Jade Otway
- Country (sports): New Zealand
- Born: 11 June 2003 (age 22)
- College: Texas Christian University
- Prize money: $8,437

Singles
- Highest ranking: No. 931 (7 December 2023)
- Current ranking: No. 1093 (23 December 2024)

Doubles
- Highest ranking: No. 717 (3 March 2025)
- Current ranking: No. 819 (23 December 2024)

Team competitions

= Jade Otway =

New Zealand tennis player (born 2003)

Jade Otway (born 11 June 2003) is a professional tennis player from New Zealand. She had a career high WTA doubles ranking of no. 727 achieved on 5 February 2024.

==Early life==
From the Marlborough District of New Zealand, she attended Samuel Marsden Collegiate School in Wellington for whom she won the College Sport Wellington Junior Tennis Championships. She was named tennis player of the year at the 2017 College Sports Wellington (CSW) Awards.

==Career==
She played for New Zealand in the Junior Federation Cup and was named Tennis New Zealand’s junior female player of the year in 2020.

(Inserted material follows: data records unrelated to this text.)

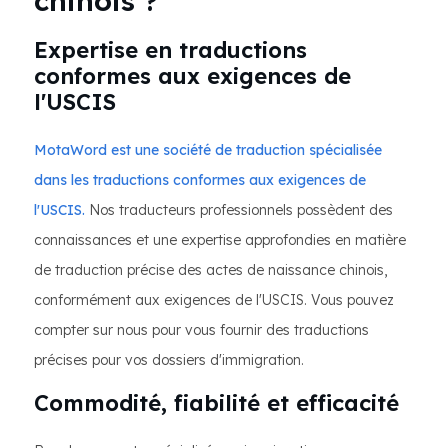
chinois ?
Expertise en traductions
conformes aux exigences de
l'USCIS
MotaWord est une société de traduction spécialisée
dans les traductions conformes aux exigences de
l'USCIS.
Nos traducteurs professionnels possèdent des
connaissances et une expertise approfondies en matière
de traduction précise des actes de naissance chinois,
conformément aux exigences de l'USCIS. Vous pouvez
compter sur nous pour vous fournir des traductions
précises pour vos dossiers d'immigration.
Commodité, fiabilité et efficacité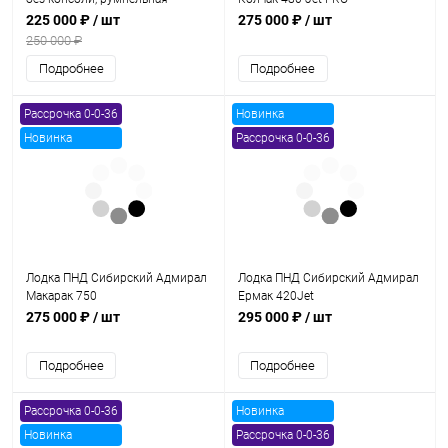
225 000 ₽
/ шт
275 000 ₽
/ шт
250 000 ₽
Подробнее
Подробнее
Рассрочка 0-0-36
Новинка
Новинка
Рассрочка 0-0-36
Лодка ПНД Сибирский Адмирал
Лодка ПНД Сибирский Адмирал
Макарак 750
Ермак 420Jet
275 000 ₽
/ шт
295 000 ₽
/ шт
Подробнее
Подробнее
Рассрочка 0-0-36
Новинка
Новинка
Рассрочка 0-0-36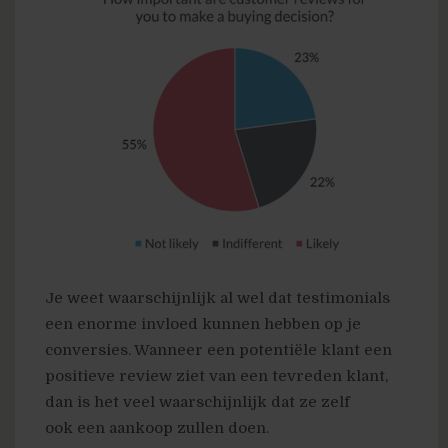
Je weet waarschijnlijk al wel dat testimonials
een enorme invloed kunnen hebben op je
conversies. Wanneer een potentiële klant een
positieve review ziet van een tevreden klant,
dan is het veel waarschijnlijk dat ze zelf
ook een aankoop zullen doen.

Competing in American collegiate tennis for the TCU Horned Frogs she was named MVP in the inaugural NIT Universal Tennis Championship in Atlanta, Georgia helping her Texas Christian University team to win the tournament in 2023. In July 2023, she was selected to compete for New Zealand in the Billie Jean King Cup. She was the first women from the Marlborough District to compete in the competition, or the Fed Cup, for New Zealand.

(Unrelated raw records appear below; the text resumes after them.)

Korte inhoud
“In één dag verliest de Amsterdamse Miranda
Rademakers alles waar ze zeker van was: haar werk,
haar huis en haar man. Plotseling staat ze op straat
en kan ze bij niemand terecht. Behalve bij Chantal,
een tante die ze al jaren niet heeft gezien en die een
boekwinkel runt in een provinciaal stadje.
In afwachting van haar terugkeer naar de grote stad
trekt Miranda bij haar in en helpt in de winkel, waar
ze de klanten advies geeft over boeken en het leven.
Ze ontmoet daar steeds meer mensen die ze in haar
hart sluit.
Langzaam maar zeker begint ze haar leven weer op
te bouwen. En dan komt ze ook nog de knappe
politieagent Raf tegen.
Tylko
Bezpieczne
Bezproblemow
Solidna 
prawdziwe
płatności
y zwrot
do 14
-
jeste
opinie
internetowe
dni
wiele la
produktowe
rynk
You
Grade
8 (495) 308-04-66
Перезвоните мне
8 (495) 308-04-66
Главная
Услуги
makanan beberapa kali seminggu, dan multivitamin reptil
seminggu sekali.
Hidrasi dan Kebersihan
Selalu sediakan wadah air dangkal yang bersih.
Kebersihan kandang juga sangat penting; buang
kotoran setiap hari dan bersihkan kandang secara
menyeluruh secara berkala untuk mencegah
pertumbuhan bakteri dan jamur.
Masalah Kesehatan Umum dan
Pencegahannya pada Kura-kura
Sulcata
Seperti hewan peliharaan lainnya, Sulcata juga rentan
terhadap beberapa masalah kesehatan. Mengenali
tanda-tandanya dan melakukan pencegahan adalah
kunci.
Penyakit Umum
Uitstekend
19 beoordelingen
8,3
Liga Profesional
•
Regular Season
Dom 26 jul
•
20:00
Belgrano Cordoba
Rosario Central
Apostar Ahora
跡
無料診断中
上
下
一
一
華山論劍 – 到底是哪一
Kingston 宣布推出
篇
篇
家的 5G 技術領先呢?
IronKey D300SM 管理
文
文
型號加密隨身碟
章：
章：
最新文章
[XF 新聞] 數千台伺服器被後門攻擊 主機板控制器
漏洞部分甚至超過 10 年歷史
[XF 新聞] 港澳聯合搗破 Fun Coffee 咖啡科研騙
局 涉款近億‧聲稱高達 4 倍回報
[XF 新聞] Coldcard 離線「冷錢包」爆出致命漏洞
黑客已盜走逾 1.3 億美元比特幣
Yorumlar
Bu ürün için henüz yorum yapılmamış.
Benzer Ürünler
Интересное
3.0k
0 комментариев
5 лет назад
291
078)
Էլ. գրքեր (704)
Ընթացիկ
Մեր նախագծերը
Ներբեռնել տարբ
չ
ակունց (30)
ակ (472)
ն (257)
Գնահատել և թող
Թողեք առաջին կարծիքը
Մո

In December 2024, she was awarded a wildcard alongside Monique Barry into the main draw of the women's doubles at the 2025 ASB Classic in Auckland.

==Personal life==
In 2021, she received a tennis scholarship to attend Texas Christian University, based in Fort Worth, Texas in the United States. She has a twin sister, Kyla, who competes in rowing.